***** Task inputs *****

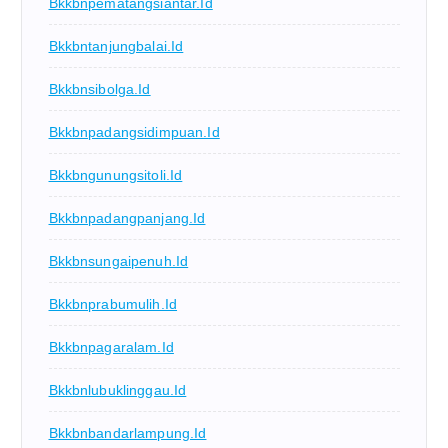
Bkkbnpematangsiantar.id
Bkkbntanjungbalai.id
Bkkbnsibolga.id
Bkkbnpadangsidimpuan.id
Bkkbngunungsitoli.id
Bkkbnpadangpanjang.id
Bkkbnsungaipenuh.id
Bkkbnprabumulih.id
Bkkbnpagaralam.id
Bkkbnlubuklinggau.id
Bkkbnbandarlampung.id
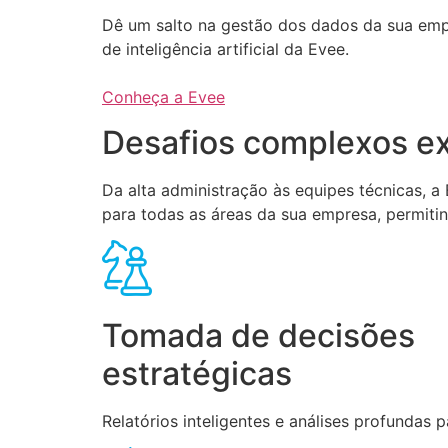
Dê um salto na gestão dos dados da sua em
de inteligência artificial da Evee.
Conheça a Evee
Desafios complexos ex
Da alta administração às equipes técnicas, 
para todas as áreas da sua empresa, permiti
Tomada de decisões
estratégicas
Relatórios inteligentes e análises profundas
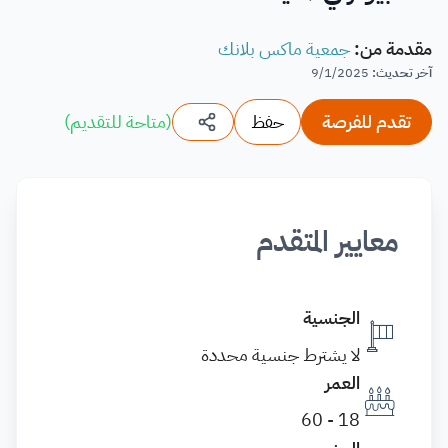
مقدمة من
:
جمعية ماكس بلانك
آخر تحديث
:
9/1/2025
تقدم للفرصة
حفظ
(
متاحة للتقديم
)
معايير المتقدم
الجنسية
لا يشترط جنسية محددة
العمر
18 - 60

*****
***** Task inputs *****

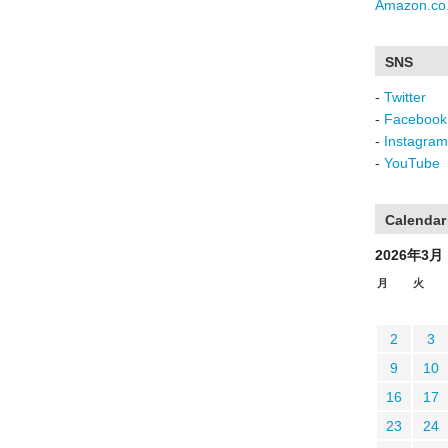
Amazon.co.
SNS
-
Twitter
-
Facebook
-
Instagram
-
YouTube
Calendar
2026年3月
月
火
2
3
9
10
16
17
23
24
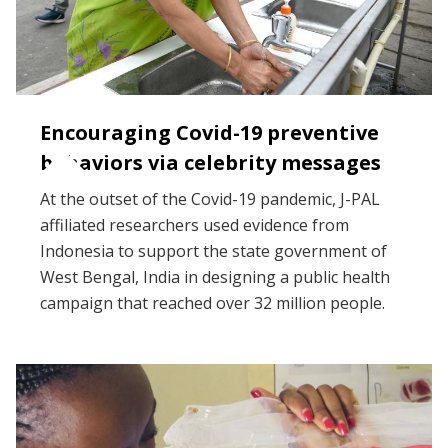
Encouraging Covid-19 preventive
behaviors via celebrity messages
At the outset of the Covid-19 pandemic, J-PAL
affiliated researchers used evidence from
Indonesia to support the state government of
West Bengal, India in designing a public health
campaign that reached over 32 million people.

*****

- What the exercise asks
Though the entries above contain pictures, none should be copied; reproduce only the lines between the one holding "Bkkbnpagaralam.id" and the one holding "estratégicas", inclusive, exactly as written.

- Task output
Bkkbnpagaralam.id
Bkkbnlubuklinggau.id
Bkkbnbandarlampung.id
Dê um salto na gestão dos dados da sua em
de inteligência artificial da Evee.
Conheça a Evee
Desafios complexos ex
Da alta administração às equipes técnicas, 
para todas as áreas da sua empresa, permiti
Tomada de decisões
estratégicas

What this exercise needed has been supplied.